Anyway, back to the trail… imagine you are stood in front of the information centre; the Oryukdo rocks are to your left, straight in front is the road, with a small car park coming off it and therefore to the right is the beginning of your walk. There are two options for you; one is a smooth pathway and the other are steps, about twenty or so. Both options lead to the same place; a flattish stretch of land with greenery, water and in the not-so-far distance, stairs leading upwards.

IMG_8777

This body of water is at the top of the first set of stairs – leading up from the road, Oryukdo and Igidae’s information centre

Climb these stairs all the way to the top; to the right is a seated viewpoint and to the left is the continuation of your route. Follow the wind round to the right, up a few more steps and you’ll find yourself at a fork. Take the right side, up along a path lined by trees to either side where you will then reach a clearing with two benches facing the ocean. Everything is pretty straight forward from here on out, stretching from Oryukdo until close to Gwangandaegyo, a sight that remains in your view along the trail.

IMG_2260

Gwangandaegyo! The diamond bridge of Gwangan! A view of your endpoint that is almost always constant along your route

What I love most about Igidae is the scenery. You are literally walking on the edge; stepping along a cusp of woodwork, strategically placed to separate land and sea. Despite being in the middle of winter, plush, green leaves and the first of the buds envelope you; to your left, right and above you, they frame the path ahead of you. Even the branches that stand leafless are pretty; I love the way they look, their gnarly, barren arms reach out over the edge adding more beauty to the path you are upon. Rocky, craggy surfaces stretch out beneath you; reminiscent of Oryukdo, they perfectly clash with the calmness of the sea that their pointy edges cut in to.

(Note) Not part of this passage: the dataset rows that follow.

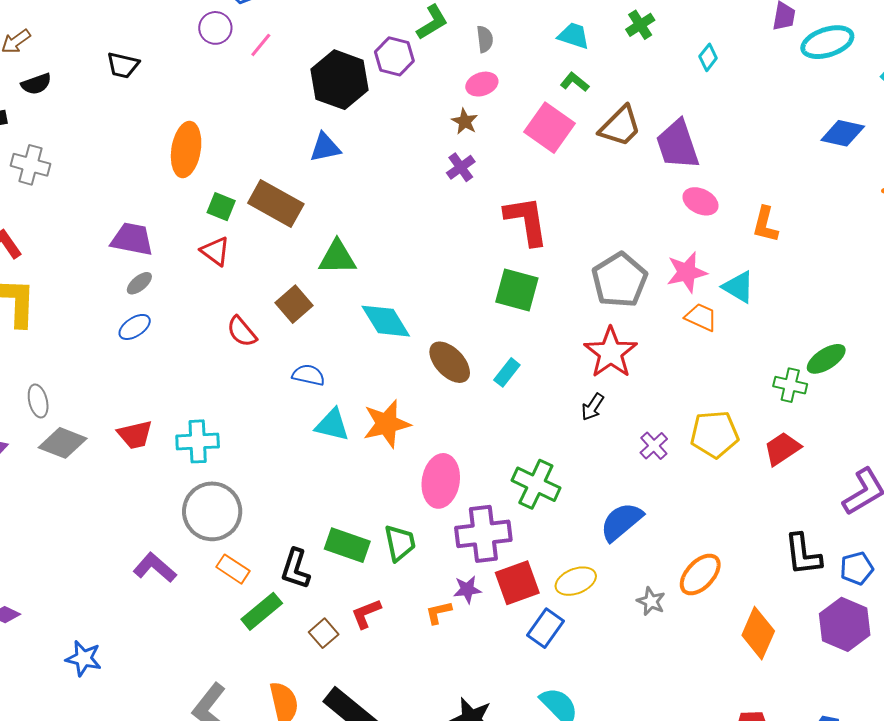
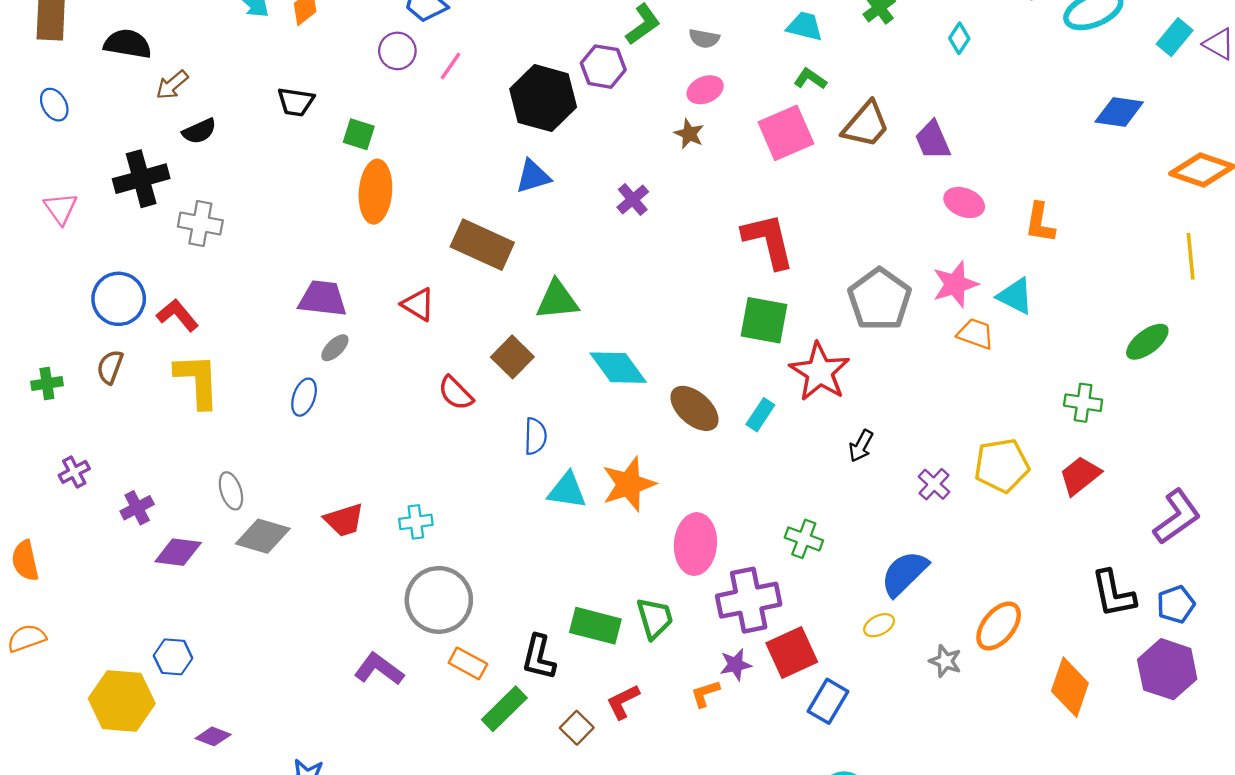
gray semicircle: (485, 39) -> (704, 38), turned 112
pink square: (550, 128) -> (786, 133), turned 36
purple trapezoid: (677, 145) -> (933, 140), size x0.7
purple cross: (461, 167) -> (633, 199), moved
green square: (221, 207) -> (359, 134), moved
blue ellipse: (135, 327) -> (304, 397), moved, turned -32
red star: (611, 353) -> (820, 372), moved
green ellipse: (826, 359) -> (1147, 342), moved
blue semicircle: (308, 375) -> (535, 436), turned 84
cyan cross: (198, 441) -> (416, 522), size x0.7
green cross: (536, 484) -> (804, 539), size x0.7
yellow ellipse: (576, 581) -> (879, 625), moved, size x0.7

Honestly, it is a beautiful view.

The first half of your walk is spent on the wooden structures, stairs and all whilst the second half levels out on to nature’s own surface, more inland but still close enough to the shore to see the ever-nearing Gwangalli beach. Your final stretch sees you cross four short bridges and from there you reach a final stretch of narrow land which takes you to the end of the Igidae Coastal Walk.

1c242767-afaf-411b-a95a-c4289bc0b599

One of the four bridges you encounter towards the end of your route – and also me, jumping for joy!

A road curves off to the left of the trail’s end, going slightly downhill before weaving right. You can follow this road (with the aid of Naver or Kakao maps – although it is pretty damn simple) directly to Gwangalli beach, taking in the expanse of water still on your right hand side, the iconic bridge that stretches across it and also the plethora of street art on offer, highlighting some of Busan’s best and more well known attractions such as the Firework festival that happens annually during autumn.

If you ever find yourself in Busan, make walking along the coast at Igidae a must-do! No matter the season, you can always enjoy the view whilst getting a good amount of exercise in as well.